++++ DATASET EXCERPTS ++++

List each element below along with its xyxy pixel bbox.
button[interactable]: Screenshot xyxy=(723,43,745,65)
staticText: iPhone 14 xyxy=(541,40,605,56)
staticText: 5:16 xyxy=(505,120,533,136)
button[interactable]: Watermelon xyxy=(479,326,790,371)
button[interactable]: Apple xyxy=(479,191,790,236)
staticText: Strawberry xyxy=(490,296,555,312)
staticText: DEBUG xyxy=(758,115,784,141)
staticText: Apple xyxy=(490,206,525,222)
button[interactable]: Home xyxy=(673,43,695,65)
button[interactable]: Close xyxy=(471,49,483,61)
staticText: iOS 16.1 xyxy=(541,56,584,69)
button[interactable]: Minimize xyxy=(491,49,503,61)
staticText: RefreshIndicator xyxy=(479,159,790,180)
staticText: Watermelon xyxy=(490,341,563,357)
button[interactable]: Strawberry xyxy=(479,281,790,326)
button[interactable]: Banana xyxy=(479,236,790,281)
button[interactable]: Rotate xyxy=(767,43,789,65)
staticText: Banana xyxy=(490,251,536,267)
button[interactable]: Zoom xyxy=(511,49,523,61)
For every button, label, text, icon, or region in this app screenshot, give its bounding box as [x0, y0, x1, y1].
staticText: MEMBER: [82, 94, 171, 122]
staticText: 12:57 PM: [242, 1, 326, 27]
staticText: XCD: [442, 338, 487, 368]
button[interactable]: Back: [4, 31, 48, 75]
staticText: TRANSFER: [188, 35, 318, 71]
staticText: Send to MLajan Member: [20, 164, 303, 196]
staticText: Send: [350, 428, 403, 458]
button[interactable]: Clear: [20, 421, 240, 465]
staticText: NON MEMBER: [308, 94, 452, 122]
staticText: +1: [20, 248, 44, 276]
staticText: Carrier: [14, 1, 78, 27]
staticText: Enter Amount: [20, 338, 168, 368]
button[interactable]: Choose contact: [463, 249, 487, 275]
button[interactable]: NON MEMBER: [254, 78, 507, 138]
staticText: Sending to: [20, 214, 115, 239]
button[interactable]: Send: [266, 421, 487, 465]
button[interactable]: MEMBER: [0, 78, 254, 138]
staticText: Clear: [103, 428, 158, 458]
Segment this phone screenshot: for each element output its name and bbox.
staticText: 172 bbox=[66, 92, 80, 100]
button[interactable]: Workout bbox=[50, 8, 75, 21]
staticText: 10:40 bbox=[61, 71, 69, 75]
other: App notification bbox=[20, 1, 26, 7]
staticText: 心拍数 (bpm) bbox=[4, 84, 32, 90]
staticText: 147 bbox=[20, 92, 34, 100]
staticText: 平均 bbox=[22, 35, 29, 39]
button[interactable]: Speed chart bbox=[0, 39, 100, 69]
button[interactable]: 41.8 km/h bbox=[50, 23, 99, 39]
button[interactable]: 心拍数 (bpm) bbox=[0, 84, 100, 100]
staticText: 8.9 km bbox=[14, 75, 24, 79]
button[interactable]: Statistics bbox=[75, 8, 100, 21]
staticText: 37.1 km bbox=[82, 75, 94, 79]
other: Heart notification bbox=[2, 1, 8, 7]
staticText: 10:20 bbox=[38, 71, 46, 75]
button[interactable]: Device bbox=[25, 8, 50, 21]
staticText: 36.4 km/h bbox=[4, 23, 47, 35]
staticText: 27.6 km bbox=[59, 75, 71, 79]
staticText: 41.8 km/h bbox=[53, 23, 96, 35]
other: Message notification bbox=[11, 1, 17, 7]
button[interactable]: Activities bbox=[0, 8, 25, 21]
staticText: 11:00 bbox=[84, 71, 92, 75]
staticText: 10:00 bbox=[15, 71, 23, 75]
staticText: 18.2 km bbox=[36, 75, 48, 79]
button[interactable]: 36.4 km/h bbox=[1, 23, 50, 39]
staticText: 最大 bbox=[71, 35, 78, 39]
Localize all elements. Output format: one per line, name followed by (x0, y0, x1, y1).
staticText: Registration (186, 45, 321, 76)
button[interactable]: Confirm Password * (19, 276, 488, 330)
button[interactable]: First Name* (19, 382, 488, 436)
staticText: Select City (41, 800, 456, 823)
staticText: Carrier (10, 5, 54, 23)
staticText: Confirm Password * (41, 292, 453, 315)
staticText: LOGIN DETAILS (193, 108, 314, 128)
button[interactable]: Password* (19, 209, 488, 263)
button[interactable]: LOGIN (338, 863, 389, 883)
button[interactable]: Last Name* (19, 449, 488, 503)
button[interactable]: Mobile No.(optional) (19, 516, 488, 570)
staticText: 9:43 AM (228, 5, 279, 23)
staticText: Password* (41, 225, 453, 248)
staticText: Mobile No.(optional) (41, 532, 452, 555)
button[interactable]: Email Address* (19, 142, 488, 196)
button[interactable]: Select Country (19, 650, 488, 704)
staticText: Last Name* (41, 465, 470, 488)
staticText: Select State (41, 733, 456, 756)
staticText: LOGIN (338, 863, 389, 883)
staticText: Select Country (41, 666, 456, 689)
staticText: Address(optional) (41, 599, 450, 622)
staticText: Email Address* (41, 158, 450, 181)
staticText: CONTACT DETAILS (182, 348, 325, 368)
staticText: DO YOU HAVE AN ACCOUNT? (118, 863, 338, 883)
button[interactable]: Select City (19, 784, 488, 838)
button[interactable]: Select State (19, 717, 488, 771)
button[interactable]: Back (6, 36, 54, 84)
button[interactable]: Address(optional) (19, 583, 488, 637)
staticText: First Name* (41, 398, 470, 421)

++++

## TASK GOAL
In the entries above, find each line with the string "Mobile" and copy it.

## SOLUTION FOR THIS PROBLEM
button[interactable]: Mobile No.(optional) (19, 516, 488, 570)
staticText: Mobile No.(optional) (41, 532, 452, 555)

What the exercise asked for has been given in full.